Milan als Wappentier
Davor hat er das blau-gelb-weiße Karbacher Wappen mithilfe einer gelöcherten Folie und Farbe auf den Sandstein übertragen. Das fertige Wappen zeigt im oberen Bereich den Roten Milan (gelb), Karbachs Wappenvogel, in der Mitte fließt der Bach Karbach, das Initial „n“ im unteren Teil erinnert an die Zugehörigkeit zum Kloster Neustadt.
Michael Sendelbachs Vater Dietmar – ebenfalls Maurer – hat bereits beim Abriss alte Backsteine und Ziegel aussortiert und für den Neubau verarbeitet. Damit hat er im Innern des Gebäudes Sichtmauerwerk mit Jahrhunderte alten Eichenbalken als Blickfang in den neuen Räumen.
Die Geschichte der Walz geht bis ins Spätmittelalter zurück und umfasst die Zeit der Wanderschaft zünftiger Gesellen nach dem Abschluss ihrer Lehrzeit, der sogenannten Freisprechung. Die Gesellen gehören sogenannten „Schächten“ während ihrer Zeit auf der Walz an. Dienstl gehört dem Schacht „Die Rechtschaffenden Fremden“ an. Weitere Schächte sind „die Rolandsbrüder“, „der Fremde Freiheitsschacht“, „der Freie Begegnungsschacht“ und die „Freien Voigtländer“.
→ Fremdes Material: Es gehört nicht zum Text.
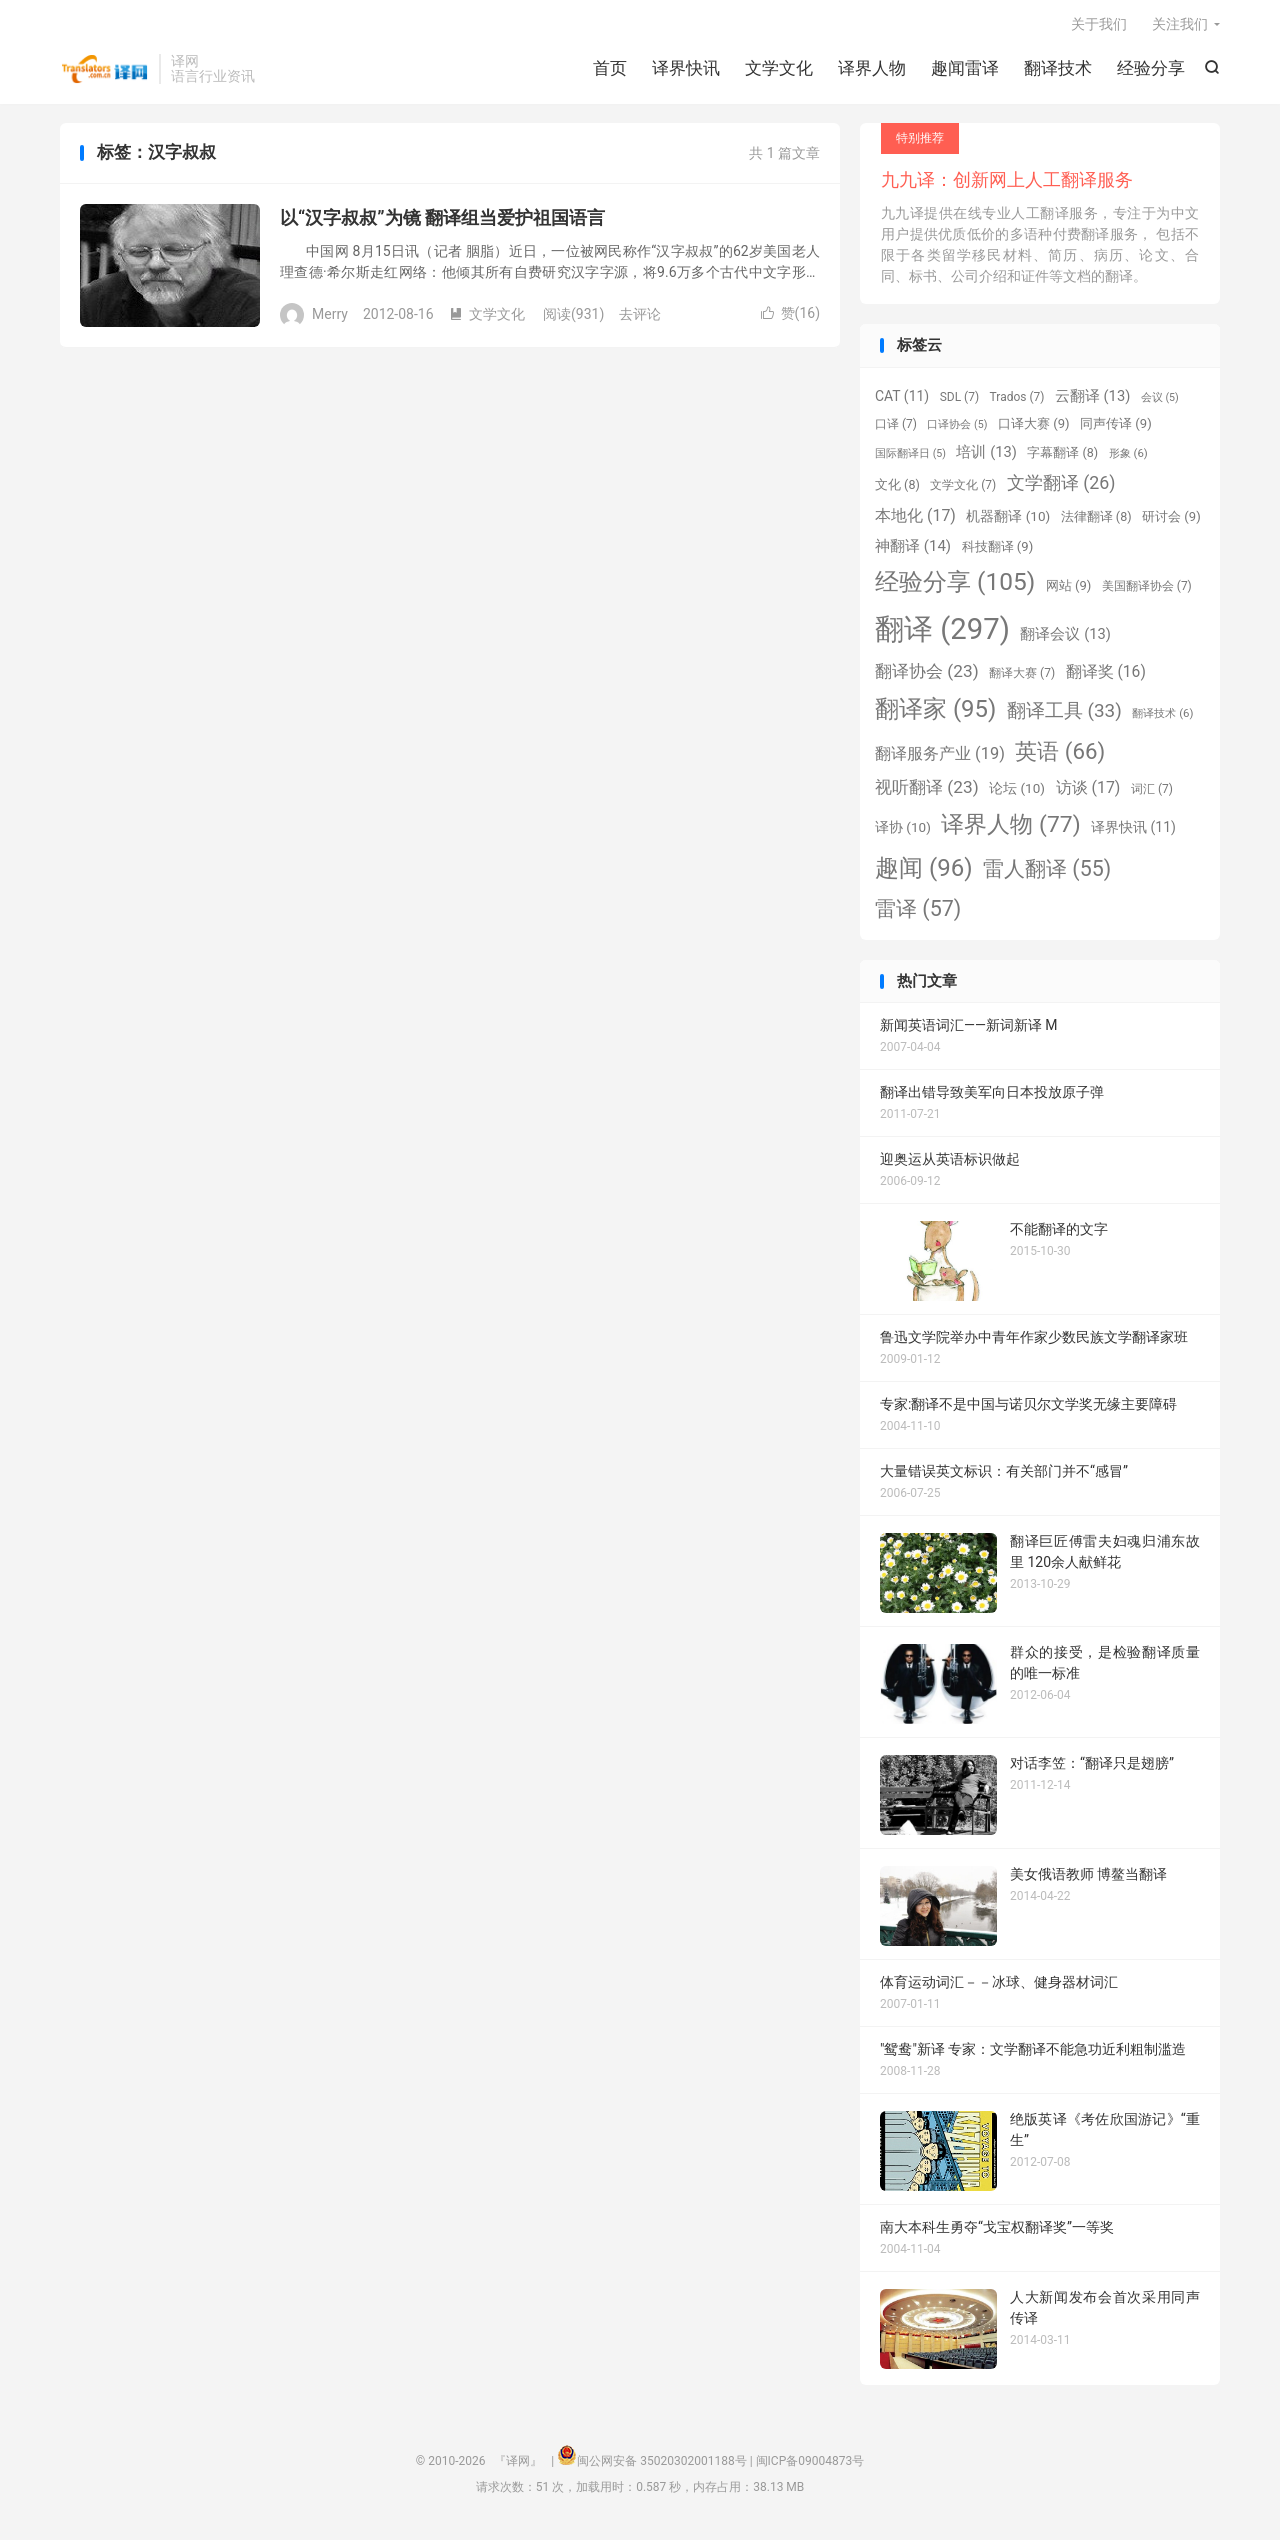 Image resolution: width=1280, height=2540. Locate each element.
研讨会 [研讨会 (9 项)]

Während der regulären Beschäftigung, die von sechs Wochen bis sechs Monate dauern kann, sind die Gesellen voll versicherungspflichtig beschäftigt. Unterkünfte oder eine kleine Unterstützung findet man in Pfarrhäusern, in den Gemeinden oder aber bei gastfreundlichen Privatpersonen und Jugendherbergen. Für Fortbewegungskosten, egal in welcher Form, dürfen nach dem selbst auferlegten Ehrenkodex keine Geldmittel ausgegeben werden.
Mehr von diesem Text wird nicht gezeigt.